We seems to feel tied up so much of the time. Tied up by obligations to our friends, to our places of work, to those we love – it is easy to start thinking about all of this as a burden, to lose perspective. In the past, it was easy to become submerged in the dark waters of obligations, and to box ourselves off from the world. It was easier to retreat into ourselves, and succumb to the feeling of isolation. This would lead to unhealthy introspection and more self-imposed isolation, which can be a slippery slope down into a dark well. Suburban boxes, car culture and odd hours at work actually worsened this situation, making it more likely that one could get through a day without really communicating with others. We have all known a lot of people who fit this bill, often our friends, and we’ve all made that effort to try and pull them out of the house and out to the café or the pub or even just out for a walk in the dog park to show them that there’s a big world out there.

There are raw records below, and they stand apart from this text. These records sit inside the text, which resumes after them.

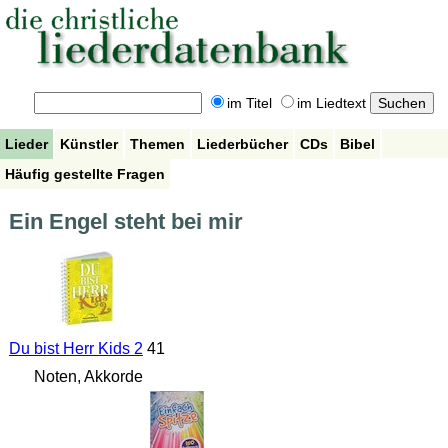
im Titel
im Liedtext
Lieder
Künstler
Themen
Liederbücher
CDs
Bibel
Häufig gestellte Fragen
Ein Engel steht bei mir
Du bist Herr Kids 2
41
Noten, Akkorde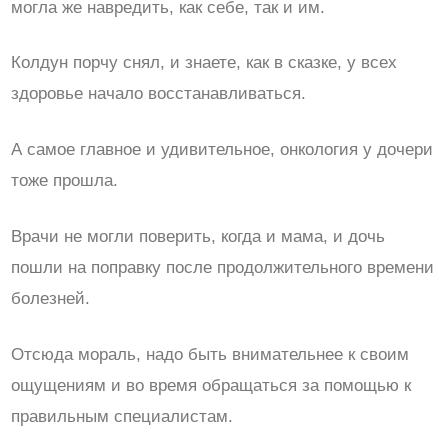
могла же навредить, как себе, так и им.
Колдун порчу снял, и знаете, как в сказке, у всех
здоровье начало восстанавливаться.
А самое главное и удивительное, онкология у дочери
тоже прошла.
Врачи не могли поверить, когда и мама, и дочь
пошли на поправку после продолжительного времени
болезней.
Отсюда мораль, надо быть внимательнее к своим
ощущениям и во время обращаться за помощью к
правильным специалистам.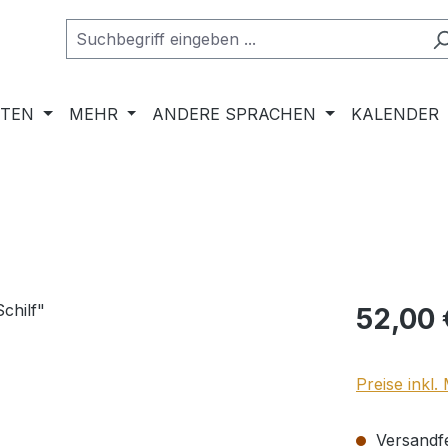
RTEN
MEHR
ANDERE SPRACHEN
KALENDER
Regulärer Pr
52,00 
Preise inkl
Versandfer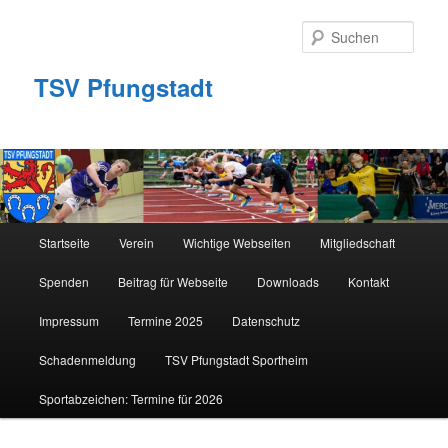
Zum
Zum
primären
sekundären
Such
Inhalt
Inhalt
springen
springen
TSV Pfungstadt
Hauptmenü
Startseite
Verein
Wichtige Webseiten
Mitgliedschaft
Spenden
Beitrag für Webseite
Downloads
Kontakt
Impressum
Termine 2025
Datenschutz
Schadenmeldung
TSV Pfungstadt Sportheim
Sportabzeichen: Termine für 2026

It’s amazing how social media has changed this situation. Regardless of how shut out we could have felt, or isolated by our co-workers, or even bullied by those around us, we all now have a great network of town squares in which we go for a metaphorical coffee, hang around and check out the scene by reading our friends’ tweets or looking at their photo updates on Facebook, or we can engage in quick conversation with people we care for, near and far. This is truly a revolution for many of us whose effective social networks have been broadened and new worlds of friendship have been opened.
While those who have grown up digital may take this for granted, many of us wonder at how comforting and reassuring it is to be able to see how our friends are doing: achieving successes, expanding their families, or, on the flip side, experiencing setbacks and personal tragedies. What suburbia destroyed – that sense of a lively town square, that sense of a story-telling culture around the campfire – social media is bringing back.
We keep the material freedom that suburban affluence afforded us, but enjoy the connectedness of a good story around the campfire, or the quick chance greeting at the local café. A lovely thing, isn’t it?